Andrew Davidson was quoted in a National Mortgage News article titled "Fannie-Freddie overseer puts squeeze on $50B bond market."
A bond market once thought to be key to the futures of Fannie Mae and Freddie Mac — and the roughly $5 trillion of home loans they backstop — could instead find itself on the scrap heap due to their own regulator.
In the past several years, so-called credit-risk-transfer securities have been a primary way for government-controlled Fannie and Freddie to offload the risk of borrowers defaulting on their mortgages to private investors. The market value of such assets, known as CRT, has grown to about $50 billion, with mutual funds, hedge funds and real-estate investment trusts among investors snatching up the bonds.

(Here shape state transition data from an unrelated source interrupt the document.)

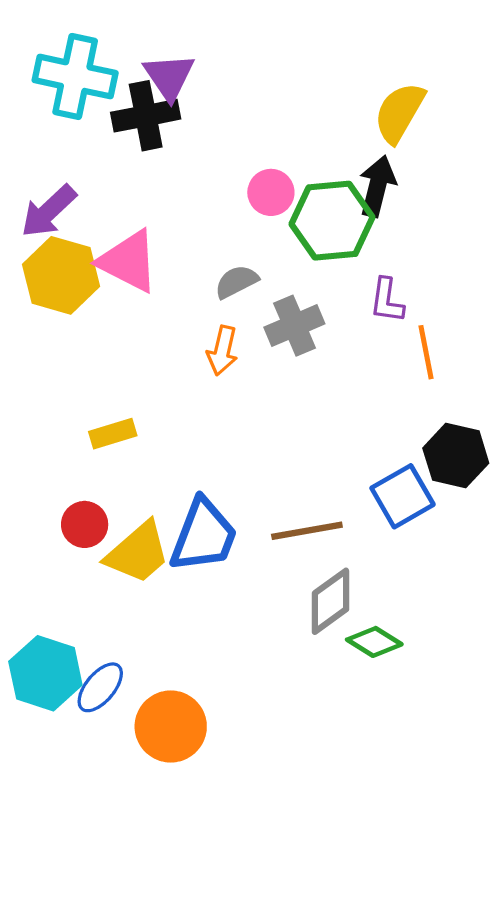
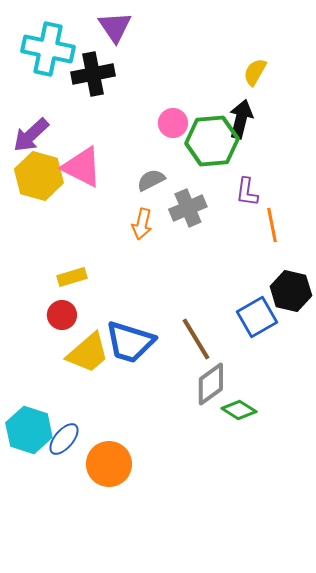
purple triangle: (169, 77) -> (115, 27), moved
yellow semicircle: (399, 113) -> (255, 72), size x0.7
red circle: (85, 524) -> (62, 315), moved
brown line: (307, 531) -> (196, 339), turned 69
blue trapezoid: (204, 535) -> (130, 342), turned 86

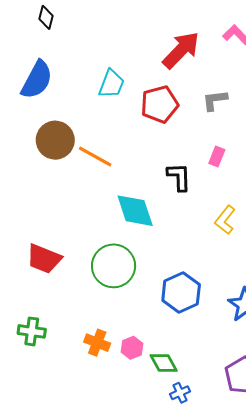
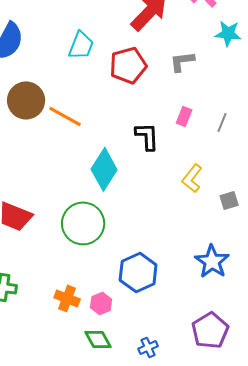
cyan diamond: (135, 211) -> (104, 169), turned 51
blue hexagon: (181, 293) -> (138, 272), moved
green diamond: (164, 363) -> (98, 339), moved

Some former government officials and housing-finance executives have even loftier ambitions and believe the swelling CRT market can largely eliminate the likelihood that U.S. taxpayers would ever again bail out Fannie and Freddie, as they did during the 2008 crisis.
But a new rule proposal by the Federal Housing Finance Agency, which regulates the mortgage giants, would drastically cut Fannie and Freddie’s incentive to continue selling the bonds. The move would likely shrink the market significantly, in effect leading the companies to keep as much risk as they did when the housing market collapsed more than a decade ago, according to the proposal’s detractors.